Lors d’une succession, la loi prévoit que le patrimoine soit réparti équitablement entre les enfants. Il existe pourtant de nombreuses motivations qui peuvent pousser un parent à vouloir favoriser un ou plusieurs de ses héritiers. Que faire si l’on estime qu’un enfant a besoin de recevoir une part plus importante de l’héritage ?

Le testament me laisse une marge de manœuvre !

En France, les enfants sont des héritiers réservataires : une partie de l’héritage leur revient de droit. En présence d’enfants, le patrimoine est donc divisé en deux :
– Une part est réservée aux enfants. Elle sera divisée équitablement entre chacun d’entre eux. C’est le minimum dû à chaque enfant en quelque sorte.
– Une part appelée « quotité disponible » peut être transmis à qui l’on souhaite. Sa taille dépend du nombre d’enfants concernés par la succession : elle est de ½ si on a un enfant, 1/3 si on a 2 enfants et ¼ avec 3 enfants et plus.
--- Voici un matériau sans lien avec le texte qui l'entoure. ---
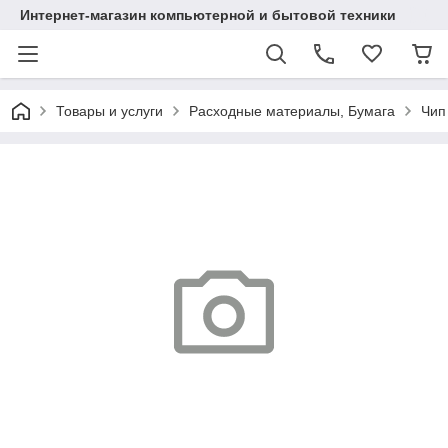
Интернет-магазин компьютерной и бытовой техники
Товары и услуги
Расходные материалы, Бумага
Чип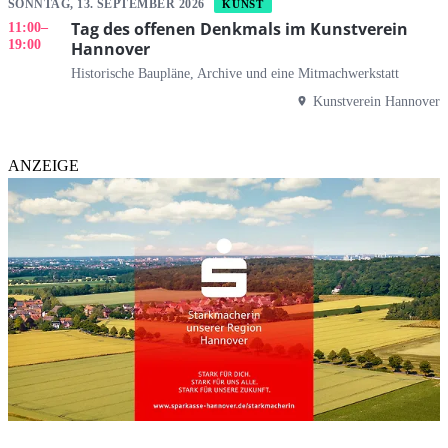
SONNTAG, 13. SEPTEMBER 2026
KUNST
Tag des offenen Denkmals im Kunstverein
11:00
–
19:00
Hannover
Historische Baupläne, Archive und eine Mitmachwerkstatt
Kunstverein Hannover
ANZEIGE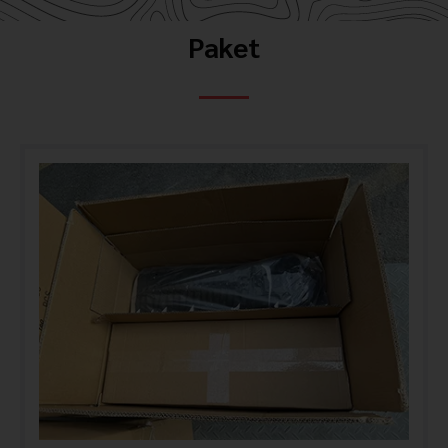
Paket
Il est ainsi possible d’utiliser cette part pour avantager un enfant ou un tiers, simplement en le précisant dans un testament. Mais attention car dans ce cas, cela peut impliquer de réduire voire de supprimer la part de son conjoint.

L’assurance vie n’est pas soumise aux règles de succession.

Contrairement au testament, on est libre de choisir les bénéficiaires d’un contrat d’assurance vie. Attention toutefois car des recours existent pour un héritier lésé. En cas de prime manifestement exagérée, ce dernier peut souhaiter que le montant du contrat en cause soit intégré à la succession du défunt, et donc soumis aux règles successorales. Le législateur estimera le caractère exagéré ou non de ce montant en fonction notamment du contexte dans lequel le contrat a été souscrit (âge, période…) et de sa valeur par rapport à celle de l’ensemble du patrimoine.

D’autres solutions plus radicales existent.

L’expatriation fiscale : en vivant dans un pays où les héritiers réservataires n’existent pas, vous êtes en principe libre de partager votre patrimoine comme bon vous semble entre vos héritiers. Cela peut être à nuancer suivant les cas de figure, par exemple, en présence de biens situés en France ou d’héritiers résidents fiscalement dans l’Hexagone. Ce type de stratégie nécessite une étude approfondie tant sur les plans juridique et fiscal, qu’économique et social.

D’autres solutions comme les donations hors parts successorales, les donations temporaires d’usufruit, ou les présents d’usage, peuvent être adaptées à votre situation patrimoniale.

Je m’assure de mon vivant que ma volonté est acceptée.

Favoriser un héritier reste un sujet sérieux, qui mérite réflexion et vigilance. Il est indispensable d’être conseillé pour s’assurer que ce que l’on fait est conforme à la loi et correspond à l’objectif recherché.